4.1. Velocities and Kinematics
A new line of investigation which is being made increasingly possible by the 8- and 10-meter generation of telescopes is the kinematical analysis of these GCSs by large samples of radial velocities. Cohen & Ryzhov (1997), from accurate new velocity and abundance measurements of more than 200 clusters in M87, argue that virtually all the clusters (MRC or MPC) have traditionally ``old'' ages from their integrated line strengths, and use the radial velocity dispersion as a function of radius to trace out the mass profile of the halo. Kissler-Patig & Gebhardt (1998), using Cohen & Ryzhov's data, demonstrate that the outer part of the GCS (Rgc 20 kpc) shows substantial net rotation increasing past 200 km s-1, along the major axis of the halo isophotes (dominated by the cD envelope).
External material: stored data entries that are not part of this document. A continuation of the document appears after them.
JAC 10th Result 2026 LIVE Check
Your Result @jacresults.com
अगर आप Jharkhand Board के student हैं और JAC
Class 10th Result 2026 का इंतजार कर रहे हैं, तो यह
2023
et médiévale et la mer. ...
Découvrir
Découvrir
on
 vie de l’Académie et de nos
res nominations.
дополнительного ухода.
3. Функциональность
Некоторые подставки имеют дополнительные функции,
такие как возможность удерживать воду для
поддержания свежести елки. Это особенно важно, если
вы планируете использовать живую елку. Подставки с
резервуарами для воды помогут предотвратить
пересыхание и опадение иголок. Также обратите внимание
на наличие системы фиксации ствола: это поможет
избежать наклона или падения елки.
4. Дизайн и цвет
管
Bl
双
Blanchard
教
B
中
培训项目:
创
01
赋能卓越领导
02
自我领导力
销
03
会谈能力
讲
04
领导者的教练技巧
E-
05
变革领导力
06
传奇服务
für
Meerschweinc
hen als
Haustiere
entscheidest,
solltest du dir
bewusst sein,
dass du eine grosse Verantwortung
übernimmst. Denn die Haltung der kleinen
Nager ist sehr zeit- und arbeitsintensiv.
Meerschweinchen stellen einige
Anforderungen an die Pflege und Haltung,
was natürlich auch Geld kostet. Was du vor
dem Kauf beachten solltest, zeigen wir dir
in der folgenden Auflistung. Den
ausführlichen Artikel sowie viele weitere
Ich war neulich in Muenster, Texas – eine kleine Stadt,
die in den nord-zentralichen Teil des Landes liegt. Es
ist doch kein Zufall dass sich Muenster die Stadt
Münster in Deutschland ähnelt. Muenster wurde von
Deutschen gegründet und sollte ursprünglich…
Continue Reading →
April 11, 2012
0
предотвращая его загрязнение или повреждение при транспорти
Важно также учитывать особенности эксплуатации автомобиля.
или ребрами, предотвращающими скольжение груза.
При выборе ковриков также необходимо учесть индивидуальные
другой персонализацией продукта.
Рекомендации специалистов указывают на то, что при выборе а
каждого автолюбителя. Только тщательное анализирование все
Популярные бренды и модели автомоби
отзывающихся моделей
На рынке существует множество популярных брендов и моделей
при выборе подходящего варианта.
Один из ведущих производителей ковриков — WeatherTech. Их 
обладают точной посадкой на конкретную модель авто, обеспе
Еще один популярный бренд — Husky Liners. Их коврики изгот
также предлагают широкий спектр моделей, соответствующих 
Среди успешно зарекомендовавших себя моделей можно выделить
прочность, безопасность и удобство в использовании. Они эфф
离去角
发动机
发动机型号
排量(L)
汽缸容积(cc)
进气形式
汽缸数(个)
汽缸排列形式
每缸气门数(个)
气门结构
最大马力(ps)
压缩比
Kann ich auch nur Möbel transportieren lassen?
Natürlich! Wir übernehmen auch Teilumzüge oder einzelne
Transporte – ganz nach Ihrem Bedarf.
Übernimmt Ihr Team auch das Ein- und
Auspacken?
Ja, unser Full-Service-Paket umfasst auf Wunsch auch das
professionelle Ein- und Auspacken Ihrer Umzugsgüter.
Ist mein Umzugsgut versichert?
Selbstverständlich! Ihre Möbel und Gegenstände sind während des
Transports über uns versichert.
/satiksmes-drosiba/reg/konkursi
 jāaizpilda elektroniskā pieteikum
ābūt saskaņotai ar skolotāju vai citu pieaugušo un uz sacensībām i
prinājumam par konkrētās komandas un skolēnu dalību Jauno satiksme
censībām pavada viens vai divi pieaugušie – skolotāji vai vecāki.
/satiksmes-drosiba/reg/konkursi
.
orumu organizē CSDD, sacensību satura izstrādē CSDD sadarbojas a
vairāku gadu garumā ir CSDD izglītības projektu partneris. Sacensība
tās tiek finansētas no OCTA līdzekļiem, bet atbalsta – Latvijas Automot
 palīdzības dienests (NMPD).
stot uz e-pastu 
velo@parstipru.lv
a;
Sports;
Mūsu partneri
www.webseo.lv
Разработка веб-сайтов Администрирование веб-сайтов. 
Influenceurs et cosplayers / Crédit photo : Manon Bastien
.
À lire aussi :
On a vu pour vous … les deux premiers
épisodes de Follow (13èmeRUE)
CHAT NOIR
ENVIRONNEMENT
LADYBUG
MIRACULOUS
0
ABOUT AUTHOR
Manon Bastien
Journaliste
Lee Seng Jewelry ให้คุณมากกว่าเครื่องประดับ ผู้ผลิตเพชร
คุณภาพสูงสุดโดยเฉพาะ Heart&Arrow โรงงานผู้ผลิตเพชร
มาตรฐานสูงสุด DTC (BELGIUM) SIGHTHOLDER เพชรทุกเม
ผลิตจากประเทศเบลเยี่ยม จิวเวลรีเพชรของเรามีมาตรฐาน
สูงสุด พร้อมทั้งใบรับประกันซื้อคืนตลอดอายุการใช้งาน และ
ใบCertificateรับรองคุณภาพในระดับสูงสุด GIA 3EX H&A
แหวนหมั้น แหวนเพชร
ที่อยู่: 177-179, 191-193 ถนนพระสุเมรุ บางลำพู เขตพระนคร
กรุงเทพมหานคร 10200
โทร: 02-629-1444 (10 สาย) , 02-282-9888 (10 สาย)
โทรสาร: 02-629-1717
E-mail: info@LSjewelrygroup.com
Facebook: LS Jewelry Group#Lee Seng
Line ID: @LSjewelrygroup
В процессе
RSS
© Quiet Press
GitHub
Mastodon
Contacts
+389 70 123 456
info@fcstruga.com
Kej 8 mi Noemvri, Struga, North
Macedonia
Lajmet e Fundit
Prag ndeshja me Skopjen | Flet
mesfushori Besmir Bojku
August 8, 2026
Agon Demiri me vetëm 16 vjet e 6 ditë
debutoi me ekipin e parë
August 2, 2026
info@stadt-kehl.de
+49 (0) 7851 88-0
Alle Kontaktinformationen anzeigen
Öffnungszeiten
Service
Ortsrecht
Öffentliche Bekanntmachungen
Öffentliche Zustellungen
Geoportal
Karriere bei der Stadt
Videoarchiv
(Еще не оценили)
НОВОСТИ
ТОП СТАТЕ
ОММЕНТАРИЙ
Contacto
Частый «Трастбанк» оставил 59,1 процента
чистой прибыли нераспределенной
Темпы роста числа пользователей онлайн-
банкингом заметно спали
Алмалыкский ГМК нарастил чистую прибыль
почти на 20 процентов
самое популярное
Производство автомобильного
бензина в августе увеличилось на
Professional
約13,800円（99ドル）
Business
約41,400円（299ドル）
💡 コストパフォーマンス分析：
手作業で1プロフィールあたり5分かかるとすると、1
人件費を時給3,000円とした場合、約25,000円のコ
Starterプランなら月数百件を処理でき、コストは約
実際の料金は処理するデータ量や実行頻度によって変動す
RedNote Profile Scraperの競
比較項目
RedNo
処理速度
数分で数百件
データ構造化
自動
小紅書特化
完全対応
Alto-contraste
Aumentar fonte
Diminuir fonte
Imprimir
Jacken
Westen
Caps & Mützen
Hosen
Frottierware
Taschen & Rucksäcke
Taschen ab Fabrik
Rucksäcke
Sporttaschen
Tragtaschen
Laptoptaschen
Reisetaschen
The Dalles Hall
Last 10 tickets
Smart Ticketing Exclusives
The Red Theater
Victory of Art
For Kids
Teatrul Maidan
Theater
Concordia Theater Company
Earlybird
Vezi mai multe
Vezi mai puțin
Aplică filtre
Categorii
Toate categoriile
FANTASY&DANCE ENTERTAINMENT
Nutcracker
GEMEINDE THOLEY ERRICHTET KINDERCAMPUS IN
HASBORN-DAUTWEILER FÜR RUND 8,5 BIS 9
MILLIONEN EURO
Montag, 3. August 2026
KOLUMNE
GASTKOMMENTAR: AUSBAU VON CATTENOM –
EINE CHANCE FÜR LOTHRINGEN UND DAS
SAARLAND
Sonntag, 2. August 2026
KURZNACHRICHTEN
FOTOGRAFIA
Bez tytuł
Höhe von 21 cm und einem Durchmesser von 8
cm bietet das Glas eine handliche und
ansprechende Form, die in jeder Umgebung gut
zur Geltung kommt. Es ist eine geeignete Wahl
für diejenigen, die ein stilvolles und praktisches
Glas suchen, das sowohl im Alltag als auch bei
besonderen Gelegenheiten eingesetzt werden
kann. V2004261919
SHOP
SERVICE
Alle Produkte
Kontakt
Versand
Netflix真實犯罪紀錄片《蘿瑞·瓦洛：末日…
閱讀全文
By contrast, the region inside ~ 20 kpc shows little significant rotation. Most of the rotation signal seems to arise from the metal-poor component, while the metal-richer clusters have a more modest and more nearly uniform Vrot ~ 100 km s-1 at all radii. This situation is in contrast to what we see in the Milky Way halo. Kissler-Patig & Gebhardt suggest that this angular momentum pattern was the result of a single merger between two already-large galaxies. Such a conclusion may not be the only possible one, since outward transport of angular momentum will result from a wide variety of formation scenarios involving either dissipational collapse or multiple mergers (or both), and even the merger product of several large galaxies can end up with a large outer-halo rotation (e.g., Weil & Hernquist 1996).
For NGC 4472, which has a total luminosity comparable to M87 but lacks a cD envelope or the ``special'' central position in the Virgo cluster potential well, similar velocity data have begun to accumulate. Sharples et al. (1998) have demonstrated from a new sample of cluster radial velocities that the MRC forms a dynamically ``cooler'' subsystem with distinctly lower velocity dispersion. In analogy with M87, there are hints that the MPC has a distinctly higher net rotation as well, though more data will be needed to confirm this.
The kinematical analysis of GCSs in other galaxies is just getting started. Large samples of velocities are essential to this type of study, and we can look forward in a few years to extremely informative new comparisons with theory.